**Assignment:** In the records below, the line that contains "Segment anything that" marks the start. Copy it and each line after it through the end, exactly, without pictures.

**Saved entries:**
☆ ☆ ☆ ☆
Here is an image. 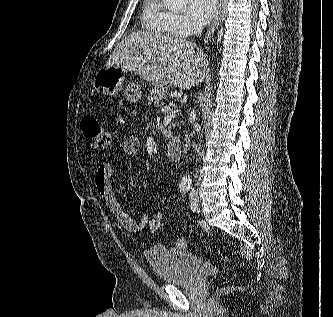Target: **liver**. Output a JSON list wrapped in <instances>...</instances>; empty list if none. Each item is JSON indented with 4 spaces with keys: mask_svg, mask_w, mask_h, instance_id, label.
<instances>
[{
    "mask_svg": "<svg viewBox=\"0 0 333 317\" xmlns=\"http://www.w3.org/2000/svg\"><path fill=\"white\" fill-rule=\"evenodd\" d=\"M133 71L150 84L190 89L208 77L209 62L181 37L135 31L122 39L106 64Z\"/></svg>",
    "mask_w": 333,
    "mask_h": 317,
    "instance_id": "obj_1",
    "label": "liver"
}]
</instances>
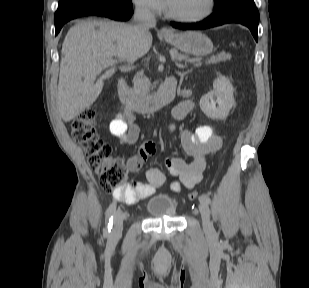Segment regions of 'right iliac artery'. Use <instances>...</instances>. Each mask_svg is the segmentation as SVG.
<instances>
[{"label":"right iliac artery","instance_id":"obj_1","mask_svg":"<svg viewBox=\"0 0 309 288\" xmlns=\"http://www.w3.org/2000/svg\"><path fill=\"white\" fill-rule=\"evenodd\" d=\"M116 210V204L113 202L110 204L106 211V227H105V233L109 234L112 229V223H113V216Z\"/></svg>","mask_w":309,"mask_h":288}]
</instances>
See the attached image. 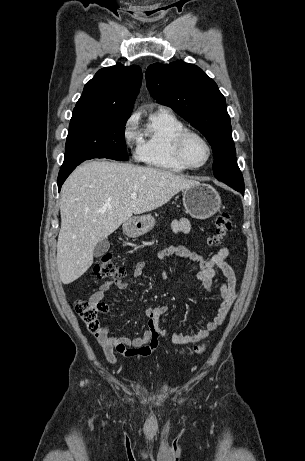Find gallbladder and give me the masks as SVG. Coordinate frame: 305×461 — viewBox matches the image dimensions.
Returning <instances> with one entry per match:
<instances>
[{"label":"gallbladder","instance_id":"gallbladder-1","mask_svg":"<svg viewBox=\"0 0 305 461\" xmlns=\"http://www.w3.org/2000/svg\"><path fill=\"white\" fill-rule=\"evenodd\" d=\"M109 248H110V243L107 239H104L98 242L94 248V256L95 257L103 256L105 253L108 252Z\"/></svg>","mask_w":305,"mask_h":461}]
</instances>
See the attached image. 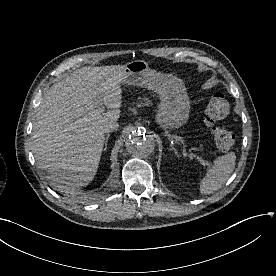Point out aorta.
Masks as SVG:
<instances>
[{"label":"aorta","instance_id":"762f6f07","mask_svg":"<svg viewBox=\"0 0 276 276\" xmlns=\"http://www.w3.org/2000/svg\"><path fill=\"white\" fill-rule=\"evenodd\" d=\"M126 149L137 158L148 157L155 149V139L148 133L135 131L127 138Z\"/></svg>","mask_w":276,"mask_h":276}]
</instances>
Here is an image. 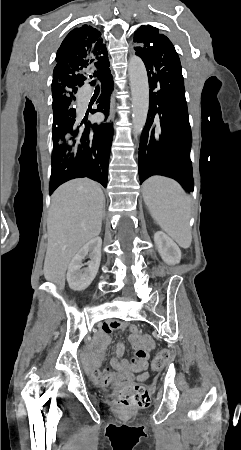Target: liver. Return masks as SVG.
<instances>
[{"label": "liver", "mask_w": 241, "mask_h": 450, "mask_svg": "<svg viewBox=\"0 0 241 450\" xmlns=\"http://www.w3.org/2000/svg\"><path fill=\"white\" fill-rule=\"evenodd\" d=\"M51 198L43 272L48 282H55L62 290L73 256L101 232L105 198L99 184L88 178L62 184Z\"/></svg>", "instance_id": "liver-1"}]
</instances>
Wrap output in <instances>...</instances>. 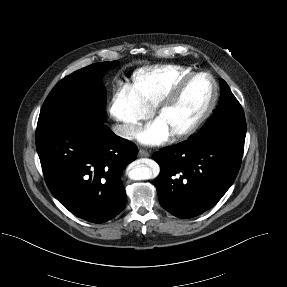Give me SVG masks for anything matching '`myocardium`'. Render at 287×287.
<instances>
[{"label":"myocardium","instance_id":"obj_1","mask_svg":"<svg viewBox=\"0 0 287 287\" xmlns=\"http://www.w3.org/2000/svg\"><path fill=\"white\" fill-rule=\"evenodd\" d=\"M198 77H206L211 83V96L203 111L187 126L170 132L174 139H184L195 133L209 118L218 100V86L212 75L206 72H192L179 80L169 92L152 109L151 115L158 119L167 109H169L179 98L185 87Z\"/></svg>","mask_w":287,"mask_h":287}]
</instances>
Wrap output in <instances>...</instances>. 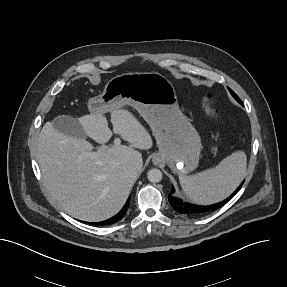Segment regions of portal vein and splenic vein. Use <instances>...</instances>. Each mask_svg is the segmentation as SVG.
I'll return each mask as SVG.
<instances>
[{
  "label": "portal vein and splenic vein",
  "instance_id": "18ae733b",
  "mask_svg": "<svg viewBox=\"0 0 287 287\" xmlns=\"http://www.w3.org/2000/svg\"><path fill=\"white\" fill-rule=\"evenodd\" d=\"M120 143H121V140H120L119 138H116V139L114 140V144H115V145H120ZM99 153H100V150H98L97 152H93L91 155H92L93 157H95V156H97Z\"/></svg>",
  "mask_w": 287,
  "mask_h": 287
}]
</instances>
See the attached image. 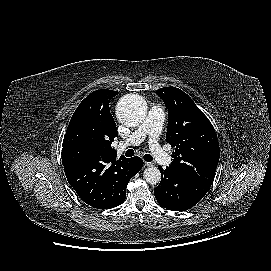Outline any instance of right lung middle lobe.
I'll list each match as a JSON object with an SVG mask.
<instances>
[{
	"instance_id": "1",
	"label": "right lung middle lobe",
	"mask_w": 271,
	"mask_h": 271,
	"mask_svg": "<svg viewBox=\"0 0 271 271\" xmlns=\"http://www.w3.org/2000/svg\"><path fill=\"white\" fill-rule=\"evenodd\" d=\"M98 131L93 124L80 120L72 126H68L63 139L62 150H75L92 152L96 151V140Z\"/></svg>"
}]
</instances>
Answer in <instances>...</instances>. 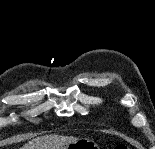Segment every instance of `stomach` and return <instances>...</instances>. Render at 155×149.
I'll return each mask as SVG.
<instances>
[{
  "mask_svg": "<svg viewBox=\"0 0 155 149\" xmlns=\"http://www.w3.org/2000/svg\"><path fill=\"white\" fill-rule=\"evenodd\" d=\"M98 149L97 145L89 139H78L76 142H72L64 145L61 149Z\"/></svg>",
  "mask_w": 155,
  "mask_h": 149,
  "instance_id": "stomach-1",
  "label": "stomach"
}]
</instances>
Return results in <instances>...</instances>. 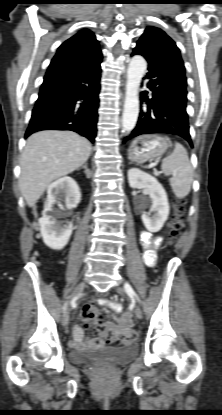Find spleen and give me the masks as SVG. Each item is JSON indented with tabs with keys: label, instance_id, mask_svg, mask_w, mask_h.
<instances>
[{
	"label": "spleen",
	"instance_id": "3e777b00",
	"mask_svg": "<svg viewBox=\"0 0 222 415\" xmlns=\"http://www.w3.org/2000/svg\"><path fill=\"white\" fill-rule=\"evenodd\" d=\"M161 168L165 175L173 176L169 182L175 196L185 198L191 190L193 169L188 153L180 143H175L173 152L163 159Z\"/></svg>",
	"mask_w": 222,
	"mask_h": 415
}]
</instances>
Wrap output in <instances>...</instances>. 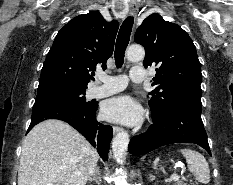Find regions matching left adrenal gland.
Masks as SVG:
<instances>
[{"mask_svg": "<svg viewBox=\"0 0 233 185\" xmlns=\"http://www.w3.org/2000/svg\"><path fill=\"white\" fill-rule=\"evenodd\" d=\"M149 178H150V181H152L154 179V176H152L151 174H149Z\"/></svg>", "mask_w": 233, "mask_h": 185, "instance_id": "left-adrenal-gland-1", "label": "left adrenal gland"}]
</instances>
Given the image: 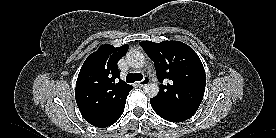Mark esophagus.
Listing matches in <instances>:
<instances>
[{
    "label": "esophagus",
    "mask_w": 276,
    "mask_h": 138,
    "mask_svg": "<svg viewBox=\"0 0 276 138\" xmlns=\"http://www.w3.org/2000/svg\"><path fill=\"white\" fill-rule=\"evenodd\" d=\"M150 82L148 77H144L141 81L138 82L139 87H145Z\"/></svg>",
    "instance_id": "obj_1"
}]
</instances>
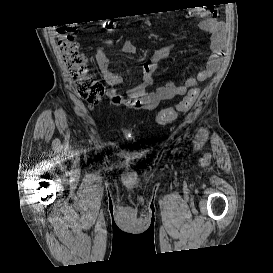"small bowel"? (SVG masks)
Instances as JSON below:
<instances>
[{
  "mask_svg": "<svg viewBox=\"0 0 273 273\" xmlns=\"http://www.w3.org/2000/svg\"><path fill=\"white\" fill-rule=\"evenodd\" d=\"M214 11H192L189 17L201 18V27L211 34V54L203 69L195 76L186 79L184 84L177 85L174 82H168L164 85L156 86L153 91L148 88L154 85L153 74L157 68L158 62L167 59L171 52L176 48L175 43L168 44L153 50L150 60L142 66L140 82L129 89L125 95L117 91V86L121 83V77L113 73L109 68V59L102 48L95 51V59L99 71L109 86L105 95L109 102L116 106H124L132 109L154 110L161 101L171 100L177 96H183L191 90H197L200 82L211 77L219 68L225 51V27L222 22L214 16ZM112 41H107V44ZM123 51L128 54L137 52L136 46L126 40L123 45Z\"/></svg>",
  "mask_w": 273,
  "mask_h": 273,
  "instance_id": "obj_1",
  "label": "small bowel"
}]
</instances>
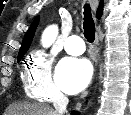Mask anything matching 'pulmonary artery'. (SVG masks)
Returning a JSON list of instances; mask_svg holds the SVG:
<instances>
[{
  "label": "pulmonary artery",
  "mask_w": 131,
  "mask_h": 115,
  "mask_svg": "<svg viewBox=\"0 0 131 115\" xmlns=\"http://www.w3.org/2000/svg\"><path fill=\"white\" fill-rule=\"evenodd\" d=\"M65 50L71 55H80L85 51V45L82 38L78 35H72L66 39Z\"/></svg>",
  "instance_id": "pulmonary-artery-1"
}]
</instances>
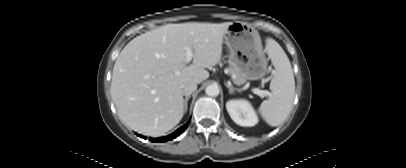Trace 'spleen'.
I'll return each mask as SVG.
<instances>
[{"label":"spleen","mask_w":406,"mask_h":168,"mask_svg":"<svg viewBox=\"0 0 406 168\" xmlns=\"http://www.w3.org/2000/svg\"><path fill=\"white\" fill-rule=\"evenodd\" d=\"M266 51L275 67V75L270 82L271 97L261 103L259 113L270 126H278L291 112L295 79L286 53L275 40L267 39Z\"/></svg>","instance_id":"spleen-1"}]
</instances>
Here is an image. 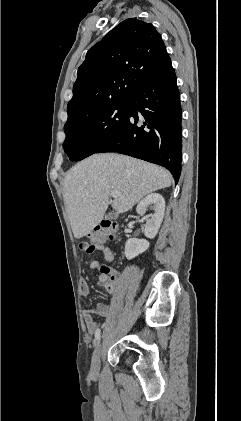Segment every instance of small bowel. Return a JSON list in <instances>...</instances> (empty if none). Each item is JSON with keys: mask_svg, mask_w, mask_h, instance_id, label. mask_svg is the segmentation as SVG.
Segmentation results:
<instances>
[{"mask_svg": "<svg viewBox=\"0 0 241 421\" xmlns=\"http://www.w3.org/2000/svg\"><path fill=\"white\" fill-rule=\"evenodd\" d=\"M97 250L101 251L106 263H110L114 259V254L112 250L105 246L99 245L97 246ZM90 269L93 271L98 272V284L104 287L109 293H114L117 289L119 283V273L115 270L111 269L110 274H105L101 271V266L98 261L93 260L90 263ZM79 293L81 297H87L89 293V286L87 281L82 280L79 284ZM110 312V306L105 303L97 304L96 308L87 309L83 312V319L87 328V331L92 334L95 333L97 329H99L100 324L93 319V315L97 314L101 317H107Z\"/></svg>", "mask_w": 241, "mask_h": 421, "instance_id": "obj_1", "label": "small bowel"}]
</instances>
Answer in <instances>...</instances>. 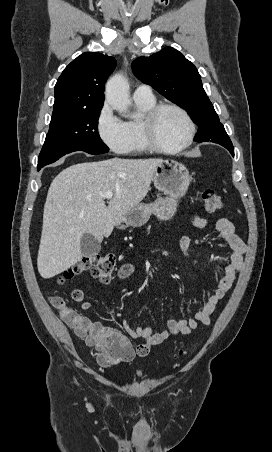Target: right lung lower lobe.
Instances as JSON below:
<instances>
[{"instance_id": "1", "label": "right lung lower lobe", "mask_w": 272, "mask_h": 452, "mask_svg": "<svg viewBox=\"0 0 272 452\" xmlns=\"http://www.w3.org/2000/svg\"><path fill=\"white\" fill-rule=\"evenodd\" d=\"M58 159H53V160H49V161L38 163L37 170L39 171L42 167H44V166H46L48 164H51V163L55 162Z\"/></svg>"}]
</instances>
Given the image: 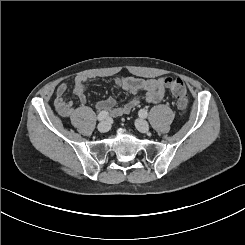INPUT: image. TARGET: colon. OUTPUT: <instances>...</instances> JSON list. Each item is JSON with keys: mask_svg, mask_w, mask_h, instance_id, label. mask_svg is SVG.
<instances>
[{"mask_svg": "<svg viewBox=\"0 0 245 245\" xmlns=\"http://www.w3.org/2000/svg\"><path fill=\"white\" fill-rule=\"evenodd\" d=\"M165 87L168 88L172 95L176 98L177 107L179 110L185 111L188 107L189 97L184 81L180 78L166 77Z\"/></svg>", "mask_w": 245, "mask_h": 245, "instance_id": "1", "label": "colon"}]
</instances>
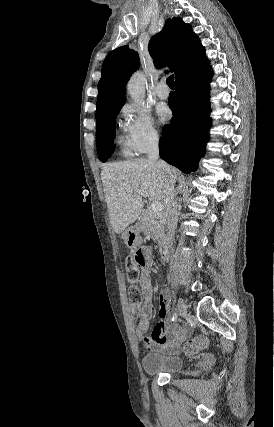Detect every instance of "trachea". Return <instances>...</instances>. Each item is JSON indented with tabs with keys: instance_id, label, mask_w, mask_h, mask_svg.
<instances>
[{
	"instance_id": "1",
	"label": "trachea",
	"mask_w": 274,
	"mask_h": 427,
	"mask_svg": "<svg viewBox=\"0 0 274 427\" xmlns=\"http://www.w3.org/2000/svg\"><path fill=\"white\" fill-rule=\"evenodd\" d=\"M166 83L170 88H174V76L170 75V77L167 78Z\"/></svg>"
}]
</instances>
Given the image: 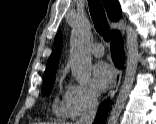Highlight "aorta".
I'll list each match as a JSON object with an SVG mask.
<instances>
[{
    "instance_id": "762f6f07",
    "label": "aorta",
    "mask_w": 156,
    "mask_h": 124,
    "mask_svg": "<svg viewBox=\"0 0 156 124\" xmlns=\"http://www.w3.org/2000/svg\"><path fill=\"white\" fill-rule=\"evenodd\" d=\"M126 43H127V61L125 77L112 107L108 124H118L119 116L126 105L129 92L131 91L139 60L138 37L136 31L127 25ZM91 24L87 19H79L75 23L70 39V63L72 75L79 84H87L91 79Z\"/></svg>"
}]
</instances>
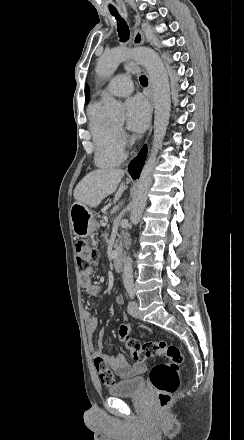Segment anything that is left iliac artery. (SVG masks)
Instances as JSON below:
<instances>
[{
  "label": "left iliac artery",
  "mask_w": 244,
  "mask_h": 440,
  "mask_svg": "<svg viewBox=\"0 0 244 440\" xmlns=\"http://www.w3.org/2000/svg\"><path fill=\"white\" fill-rule=\"evenodd\" d=\"M127 292L129 297L133 299L135 294H134V287L132 285L127 286Z\"/></svg>",
  "instance_id": "obj_1"
}]
</instances>
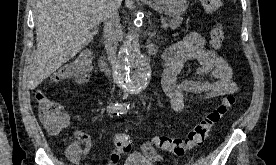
☆ ☆ ☆ ☆
**Answer space:**
Segment anything that is left iliac artery. (SVG masks)
Instances as JSON below:
<instances>
[{
  "label": "left iliac artery",
  "mask_w": 244,
  "mask_h": 440,
  "mask_svg": "<svg viewBox=\"0 0 244 440\" xmlns=\"http://www.w3.org/2000/svg\"><path fill=\"white\" fill-rule=\"evenodd\" d=\"M127 292L129 297L133 299L135 294H134V287L132 285L127 286Z\"/></svg>",
  "instance_id": "obj_1"
}]
</instances>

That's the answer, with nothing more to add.